Deliveries include a VLCC for a Bermuda operator and a multi-gas carrier for a Greek company. Two Chinese yards have meanwhile secured new orders from local and overseas customers. Finally, two companies have formed a joint venture with the aim of operating newbuild ethane carriers for global trade.
Greek shipping company the Capital Maritime Group, via its Capital Clean Energy Carriers (CCEC) business unit, has taken delivery of a new liquefied CO2 (LCO2) carrier built by HD Hyundai Mipo of South Korea.
Active is the first ship in a new series of four multi-gas carriers that HD Hyundai Mipo is building for CCEC.
India's Oil and Natural Gas Corporation (ONGC) signed joint venture and capital contribution agreements with Japan's Mitsui OSK Lines (MOL) on January 5, 2026.
Under the agreement, the partnership establishes two entities in which ONGC will subscribe to 200,000 equity shares in each company at INR100 ($1.11) per share, resulting in a 50 per cent equity stake for both partners.
Each joint venture will own and operate one very large ethane carrier (VLEC) to transport ethane from the United States to India.

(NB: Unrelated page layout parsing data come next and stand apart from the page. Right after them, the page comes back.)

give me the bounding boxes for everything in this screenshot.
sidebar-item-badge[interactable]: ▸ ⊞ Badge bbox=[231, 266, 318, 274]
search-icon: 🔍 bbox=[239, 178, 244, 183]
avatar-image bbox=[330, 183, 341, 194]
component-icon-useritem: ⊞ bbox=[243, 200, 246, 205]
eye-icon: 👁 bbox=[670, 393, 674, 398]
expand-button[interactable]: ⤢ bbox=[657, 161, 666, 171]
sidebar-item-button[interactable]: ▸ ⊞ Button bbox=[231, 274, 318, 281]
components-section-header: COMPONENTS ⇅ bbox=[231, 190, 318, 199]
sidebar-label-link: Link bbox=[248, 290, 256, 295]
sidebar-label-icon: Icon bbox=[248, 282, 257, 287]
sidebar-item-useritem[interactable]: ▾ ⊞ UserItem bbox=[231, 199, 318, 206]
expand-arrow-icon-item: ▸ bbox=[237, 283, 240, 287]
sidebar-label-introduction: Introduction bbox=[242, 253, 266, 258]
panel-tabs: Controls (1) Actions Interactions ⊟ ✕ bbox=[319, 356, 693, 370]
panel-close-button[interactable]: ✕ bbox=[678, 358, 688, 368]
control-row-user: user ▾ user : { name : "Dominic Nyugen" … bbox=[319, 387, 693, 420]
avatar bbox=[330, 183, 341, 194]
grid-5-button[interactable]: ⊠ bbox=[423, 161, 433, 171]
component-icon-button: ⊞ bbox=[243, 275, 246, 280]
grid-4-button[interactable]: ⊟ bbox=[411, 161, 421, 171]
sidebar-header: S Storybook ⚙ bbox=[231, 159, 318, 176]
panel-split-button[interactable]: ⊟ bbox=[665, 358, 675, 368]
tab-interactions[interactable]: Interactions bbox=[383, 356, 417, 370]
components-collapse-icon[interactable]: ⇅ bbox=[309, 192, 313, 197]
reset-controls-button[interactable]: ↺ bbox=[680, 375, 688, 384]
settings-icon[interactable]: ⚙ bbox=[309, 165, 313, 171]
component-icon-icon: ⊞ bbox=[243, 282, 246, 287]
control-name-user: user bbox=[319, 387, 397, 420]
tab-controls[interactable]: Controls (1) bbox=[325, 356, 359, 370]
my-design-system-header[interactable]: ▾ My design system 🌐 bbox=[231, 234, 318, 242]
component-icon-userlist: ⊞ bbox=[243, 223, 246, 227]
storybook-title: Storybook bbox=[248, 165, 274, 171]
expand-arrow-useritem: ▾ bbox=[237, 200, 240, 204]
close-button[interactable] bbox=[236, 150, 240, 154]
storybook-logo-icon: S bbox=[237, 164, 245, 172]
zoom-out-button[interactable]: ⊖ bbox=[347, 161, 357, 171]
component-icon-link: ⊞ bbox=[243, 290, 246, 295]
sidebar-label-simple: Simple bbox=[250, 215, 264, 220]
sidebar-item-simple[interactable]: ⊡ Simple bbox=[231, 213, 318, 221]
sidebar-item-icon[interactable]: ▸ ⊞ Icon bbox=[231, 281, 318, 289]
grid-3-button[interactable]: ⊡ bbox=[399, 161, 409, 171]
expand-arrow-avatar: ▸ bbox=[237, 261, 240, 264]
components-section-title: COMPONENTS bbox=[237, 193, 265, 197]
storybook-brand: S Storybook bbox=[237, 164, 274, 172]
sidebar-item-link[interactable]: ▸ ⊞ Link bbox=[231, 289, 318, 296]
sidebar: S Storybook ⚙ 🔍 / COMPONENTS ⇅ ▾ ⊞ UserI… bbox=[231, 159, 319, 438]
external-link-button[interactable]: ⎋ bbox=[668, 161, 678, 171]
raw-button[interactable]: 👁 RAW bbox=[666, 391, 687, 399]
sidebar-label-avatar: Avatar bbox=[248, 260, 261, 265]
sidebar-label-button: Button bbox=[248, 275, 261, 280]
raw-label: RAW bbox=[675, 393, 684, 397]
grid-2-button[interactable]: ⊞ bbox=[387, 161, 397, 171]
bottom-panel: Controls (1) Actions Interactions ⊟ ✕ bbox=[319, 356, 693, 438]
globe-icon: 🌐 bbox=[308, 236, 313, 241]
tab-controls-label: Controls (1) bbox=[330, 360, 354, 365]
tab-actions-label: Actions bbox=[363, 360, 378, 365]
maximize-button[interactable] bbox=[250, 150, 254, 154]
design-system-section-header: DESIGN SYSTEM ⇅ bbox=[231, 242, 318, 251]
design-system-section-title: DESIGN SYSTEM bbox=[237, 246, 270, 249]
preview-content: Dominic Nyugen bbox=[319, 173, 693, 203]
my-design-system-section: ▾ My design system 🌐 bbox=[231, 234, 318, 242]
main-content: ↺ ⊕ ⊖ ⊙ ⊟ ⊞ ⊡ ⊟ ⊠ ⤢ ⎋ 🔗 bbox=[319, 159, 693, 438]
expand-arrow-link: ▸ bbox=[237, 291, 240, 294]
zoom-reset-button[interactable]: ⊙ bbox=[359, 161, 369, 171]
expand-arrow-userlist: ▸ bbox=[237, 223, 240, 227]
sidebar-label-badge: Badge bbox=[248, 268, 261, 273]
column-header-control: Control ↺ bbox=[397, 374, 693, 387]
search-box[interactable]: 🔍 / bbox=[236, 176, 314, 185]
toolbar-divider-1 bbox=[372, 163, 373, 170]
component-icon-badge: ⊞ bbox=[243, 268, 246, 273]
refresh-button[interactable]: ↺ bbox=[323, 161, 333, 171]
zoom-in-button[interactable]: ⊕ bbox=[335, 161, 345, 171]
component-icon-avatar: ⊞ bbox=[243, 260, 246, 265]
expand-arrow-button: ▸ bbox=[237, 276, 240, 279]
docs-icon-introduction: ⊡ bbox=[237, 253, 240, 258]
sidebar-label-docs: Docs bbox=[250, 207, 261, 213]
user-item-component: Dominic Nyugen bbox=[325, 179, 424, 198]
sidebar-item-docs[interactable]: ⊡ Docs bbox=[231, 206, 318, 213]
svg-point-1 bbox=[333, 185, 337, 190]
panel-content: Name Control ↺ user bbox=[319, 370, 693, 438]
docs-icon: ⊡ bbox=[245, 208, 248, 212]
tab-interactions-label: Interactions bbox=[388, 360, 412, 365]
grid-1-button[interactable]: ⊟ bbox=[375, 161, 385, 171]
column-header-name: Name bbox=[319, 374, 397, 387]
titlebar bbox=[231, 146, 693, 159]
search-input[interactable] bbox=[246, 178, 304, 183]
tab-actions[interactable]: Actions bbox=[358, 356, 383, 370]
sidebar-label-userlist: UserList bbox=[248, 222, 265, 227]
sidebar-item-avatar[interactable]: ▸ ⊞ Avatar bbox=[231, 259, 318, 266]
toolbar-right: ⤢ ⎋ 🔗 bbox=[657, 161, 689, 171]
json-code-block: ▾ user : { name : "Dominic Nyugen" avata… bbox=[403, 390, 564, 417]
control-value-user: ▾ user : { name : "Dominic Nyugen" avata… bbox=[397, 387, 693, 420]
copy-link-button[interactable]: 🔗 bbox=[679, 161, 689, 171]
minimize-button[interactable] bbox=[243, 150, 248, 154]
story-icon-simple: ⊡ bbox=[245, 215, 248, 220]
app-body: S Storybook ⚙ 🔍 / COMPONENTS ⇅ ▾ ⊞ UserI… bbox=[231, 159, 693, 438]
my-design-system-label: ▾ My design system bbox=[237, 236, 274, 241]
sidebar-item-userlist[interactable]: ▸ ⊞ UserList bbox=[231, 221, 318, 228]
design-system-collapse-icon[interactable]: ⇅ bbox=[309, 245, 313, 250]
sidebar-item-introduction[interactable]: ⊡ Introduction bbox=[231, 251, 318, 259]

The Indian-flagged vessels, with a combined estimated cost of $370 million, will be built at a South Korean shipyard.
China Merchants Energy Shipping (CMES) has entered into an agreement to construct a series of 154,000 DWT Suezmax dynamic positioning shuttle tankers (DPST).
The contract, signed through its subsidiary Haihong Steamship Hong Kong, includes one firm vessel and one optional unit with Dalian Shipbuilding Industry (DSIC).
DHT Holdings has taken delivery of a very large crude carrier (VLCC) newbuilding from South Korean shipbuilder Hanwha Ocean.
The vessel, named DHT Antelope, has entered the spot market and represents the first in a series of four newbuildings scheduled for delivery during the first half of 2026.
d'Amico International Shipping announced that its operating subsidiary, d'Amico Tankers, has signed a shipbuilding contract with Guangzhou Shipyard International in China.
The agreement covers the purchase of two new medium range one (MR1) product tanker vessels at a contract price of $43.2 million each.